Sources tell me that the elevated inflation may earn a special spot in President Duterte’s third State-of-the-Nation Address (SONA). Back in May, presidential spokesman Harry Roque disclosed the SONA will take a new format. The annual address is an opportunity for the Chief Executive to outline his vision for the country, government policies, and priorities. For this year, instead of the usual report card of accomplishments, the SONA topics will be led by the President’s unwavering fight against the drug menace and the anti-corruption campaign.
Should the issue of inflation be included, the technical working group of the Department of Finance (DOF) was tasked to present a comparable analysis of the price movements in the past 30 years, covering the presidencies of Corazon “Tita Cory” Aquino, Fidel V. Ramos, Joseph “Erap” Estrada, Gloria Macapagal Arroyo, Benigno Aquino III, and President Duterte.
As part of the preparation, an infograph was recently presented to Finance Secretary Carlos G. Dominguez, showing that inflation has been on a downward trajectory in the past three decades. The average inflation rate in the first the two years of the Duterte administration stands at 2.8 percent with the highest recorded during the time of Tita Cory at 10.3 percent. Understandable. The macroeconomic fundamentals were on a wayward path then as the country was recovering from the 20-year rule of the Marcoses.

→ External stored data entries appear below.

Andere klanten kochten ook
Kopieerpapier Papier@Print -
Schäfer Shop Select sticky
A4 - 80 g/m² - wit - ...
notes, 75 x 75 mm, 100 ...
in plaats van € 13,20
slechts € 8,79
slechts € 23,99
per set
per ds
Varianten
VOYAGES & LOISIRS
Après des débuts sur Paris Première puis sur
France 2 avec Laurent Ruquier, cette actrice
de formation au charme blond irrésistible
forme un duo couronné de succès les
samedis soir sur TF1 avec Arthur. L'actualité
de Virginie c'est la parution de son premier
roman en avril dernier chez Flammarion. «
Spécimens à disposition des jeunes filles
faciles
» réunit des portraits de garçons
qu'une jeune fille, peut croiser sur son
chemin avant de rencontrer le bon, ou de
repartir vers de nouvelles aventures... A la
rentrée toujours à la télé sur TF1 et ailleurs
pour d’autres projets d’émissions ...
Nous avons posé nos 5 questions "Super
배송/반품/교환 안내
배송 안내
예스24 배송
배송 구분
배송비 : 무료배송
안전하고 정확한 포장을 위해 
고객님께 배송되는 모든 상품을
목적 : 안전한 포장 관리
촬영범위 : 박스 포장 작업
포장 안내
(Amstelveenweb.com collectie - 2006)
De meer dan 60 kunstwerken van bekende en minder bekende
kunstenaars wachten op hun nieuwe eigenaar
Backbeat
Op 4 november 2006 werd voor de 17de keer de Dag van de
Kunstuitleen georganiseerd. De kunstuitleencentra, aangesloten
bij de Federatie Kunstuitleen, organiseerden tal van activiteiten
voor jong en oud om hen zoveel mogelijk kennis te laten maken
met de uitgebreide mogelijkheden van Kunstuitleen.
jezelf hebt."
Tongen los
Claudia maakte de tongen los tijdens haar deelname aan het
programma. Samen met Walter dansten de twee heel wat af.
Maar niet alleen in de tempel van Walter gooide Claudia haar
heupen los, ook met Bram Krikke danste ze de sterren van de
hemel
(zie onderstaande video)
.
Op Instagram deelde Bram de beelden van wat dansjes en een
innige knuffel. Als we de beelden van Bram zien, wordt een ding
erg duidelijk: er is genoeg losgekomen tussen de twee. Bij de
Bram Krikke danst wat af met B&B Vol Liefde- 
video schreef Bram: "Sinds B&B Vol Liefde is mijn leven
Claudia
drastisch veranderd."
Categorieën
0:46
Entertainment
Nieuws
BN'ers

Heard from the DOF walls, the SecFin said to be pretty much “annoyed” by the negative commentary of a former DOF undersecretary that the infograph was a bit off, comparing the first two years of the President Duterte to the average of his five predecessors.
Will inflation be incorporated in this year’s SONA? It might well be. After all, poverty alleviation is one of the five pillars of the program of the Duterte government.